**TASK REQUIREMENTS**. Within the records below, reproduce without change the lines from the line that has "Обновлено сегодня" through the line that has "оператором. Топливо включено в стоимость.", and only those.

■ ■ ■ ■

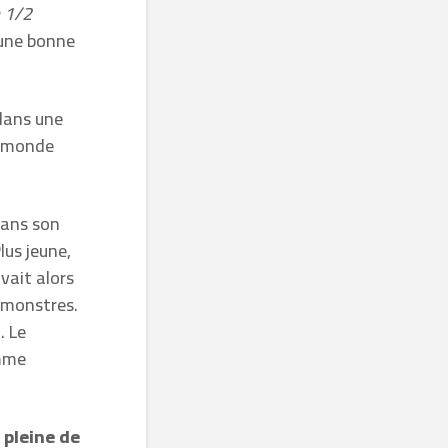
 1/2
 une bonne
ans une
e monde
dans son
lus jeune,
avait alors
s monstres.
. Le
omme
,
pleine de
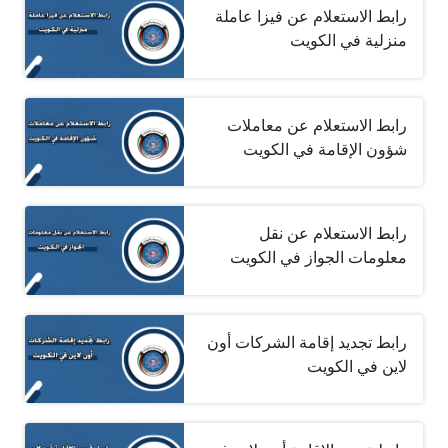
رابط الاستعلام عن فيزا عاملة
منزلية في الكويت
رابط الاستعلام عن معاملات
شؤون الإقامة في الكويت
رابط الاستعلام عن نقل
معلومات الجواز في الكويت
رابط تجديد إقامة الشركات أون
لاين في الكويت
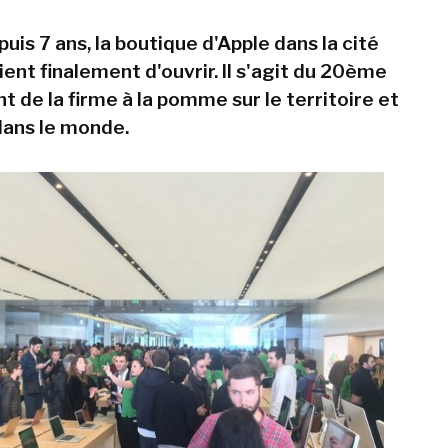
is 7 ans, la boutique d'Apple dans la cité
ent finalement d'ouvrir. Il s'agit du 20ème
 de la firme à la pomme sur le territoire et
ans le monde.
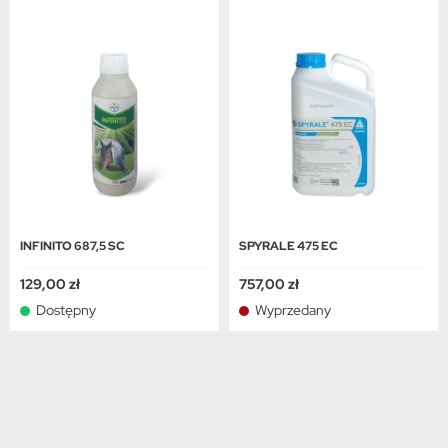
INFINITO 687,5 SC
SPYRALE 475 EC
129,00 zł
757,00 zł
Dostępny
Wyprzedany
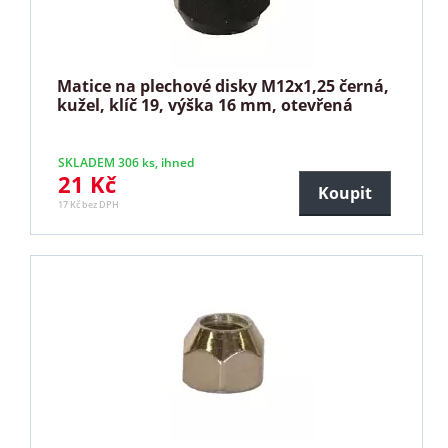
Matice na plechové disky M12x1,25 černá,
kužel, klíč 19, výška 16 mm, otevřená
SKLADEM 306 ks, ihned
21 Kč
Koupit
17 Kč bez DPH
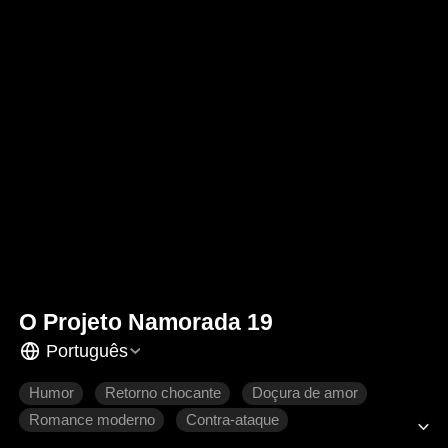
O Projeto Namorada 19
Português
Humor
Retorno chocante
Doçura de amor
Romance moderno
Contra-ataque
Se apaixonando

■ ■ ■ ■

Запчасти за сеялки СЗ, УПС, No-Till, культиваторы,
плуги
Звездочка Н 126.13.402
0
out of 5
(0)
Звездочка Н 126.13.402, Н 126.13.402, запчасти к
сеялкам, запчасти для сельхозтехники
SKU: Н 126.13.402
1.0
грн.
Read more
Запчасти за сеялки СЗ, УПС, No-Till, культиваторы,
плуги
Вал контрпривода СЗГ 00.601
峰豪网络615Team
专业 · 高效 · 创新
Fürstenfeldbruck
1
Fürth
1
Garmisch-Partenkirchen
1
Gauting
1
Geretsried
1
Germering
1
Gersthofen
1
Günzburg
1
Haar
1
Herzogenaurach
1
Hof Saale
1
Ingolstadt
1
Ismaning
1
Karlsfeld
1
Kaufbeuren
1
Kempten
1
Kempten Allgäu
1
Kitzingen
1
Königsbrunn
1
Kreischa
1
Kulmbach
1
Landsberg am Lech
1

■ ■ ■ ■

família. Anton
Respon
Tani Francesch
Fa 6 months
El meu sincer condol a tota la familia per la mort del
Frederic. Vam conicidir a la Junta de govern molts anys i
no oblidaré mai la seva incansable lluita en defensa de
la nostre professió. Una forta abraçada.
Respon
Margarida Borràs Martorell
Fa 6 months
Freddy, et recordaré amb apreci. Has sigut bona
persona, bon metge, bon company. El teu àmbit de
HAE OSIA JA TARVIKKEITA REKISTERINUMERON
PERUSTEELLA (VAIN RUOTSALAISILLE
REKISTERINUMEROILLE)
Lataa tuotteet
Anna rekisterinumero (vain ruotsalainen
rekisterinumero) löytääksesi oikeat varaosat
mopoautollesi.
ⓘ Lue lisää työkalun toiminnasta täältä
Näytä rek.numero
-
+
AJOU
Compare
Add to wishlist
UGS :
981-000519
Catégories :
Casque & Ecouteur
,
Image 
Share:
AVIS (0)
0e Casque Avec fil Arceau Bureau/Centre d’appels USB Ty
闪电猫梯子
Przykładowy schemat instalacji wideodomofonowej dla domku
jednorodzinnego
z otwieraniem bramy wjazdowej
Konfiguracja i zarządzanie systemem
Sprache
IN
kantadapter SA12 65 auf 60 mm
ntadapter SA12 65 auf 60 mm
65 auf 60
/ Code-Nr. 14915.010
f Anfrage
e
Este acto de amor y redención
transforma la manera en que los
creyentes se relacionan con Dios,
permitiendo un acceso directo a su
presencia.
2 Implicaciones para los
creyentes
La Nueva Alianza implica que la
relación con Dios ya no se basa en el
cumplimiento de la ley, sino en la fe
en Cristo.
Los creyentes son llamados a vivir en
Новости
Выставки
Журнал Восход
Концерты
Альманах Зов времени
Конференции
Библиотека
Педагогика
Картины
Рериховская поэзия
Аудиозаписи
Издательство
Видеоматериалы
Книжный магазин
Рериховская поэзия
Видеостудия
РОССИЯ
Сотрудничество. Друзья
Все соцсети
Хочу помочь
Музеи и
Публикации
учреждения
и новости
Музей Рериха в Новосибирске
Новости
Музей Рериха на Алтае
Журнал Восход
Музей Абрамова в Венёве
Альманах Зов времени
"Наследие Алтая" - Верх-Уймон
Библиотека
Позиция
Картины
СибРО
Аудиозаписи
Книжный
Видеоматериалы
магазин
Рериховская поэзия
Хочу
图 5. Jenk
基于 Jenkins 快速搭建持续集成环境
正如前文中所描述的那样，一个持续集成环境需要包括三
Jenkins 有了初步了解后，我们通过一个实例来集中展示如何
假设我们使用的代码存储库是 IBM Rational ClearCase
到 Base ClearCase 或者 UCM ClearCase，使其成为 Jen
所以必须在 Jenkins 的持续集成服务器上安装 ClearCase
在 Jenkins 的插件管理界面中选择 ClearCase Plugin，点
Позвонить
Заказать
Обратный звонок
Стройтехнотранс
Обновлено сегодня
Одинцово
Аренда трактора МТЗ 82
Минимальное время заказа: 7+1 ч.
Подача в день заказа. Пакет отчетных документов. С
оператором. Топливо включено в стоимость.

■ ■ ■ ■

**ANSWER FOR THE TASK**.
Обновлено сегодня
Одинцово
Аренда трактора МТЗ 82
Минимальное время заказа: 7+1 ч.
Подача в день заказа. Пакет отчетных документов. С
оператором. Топливо включено в стоимость.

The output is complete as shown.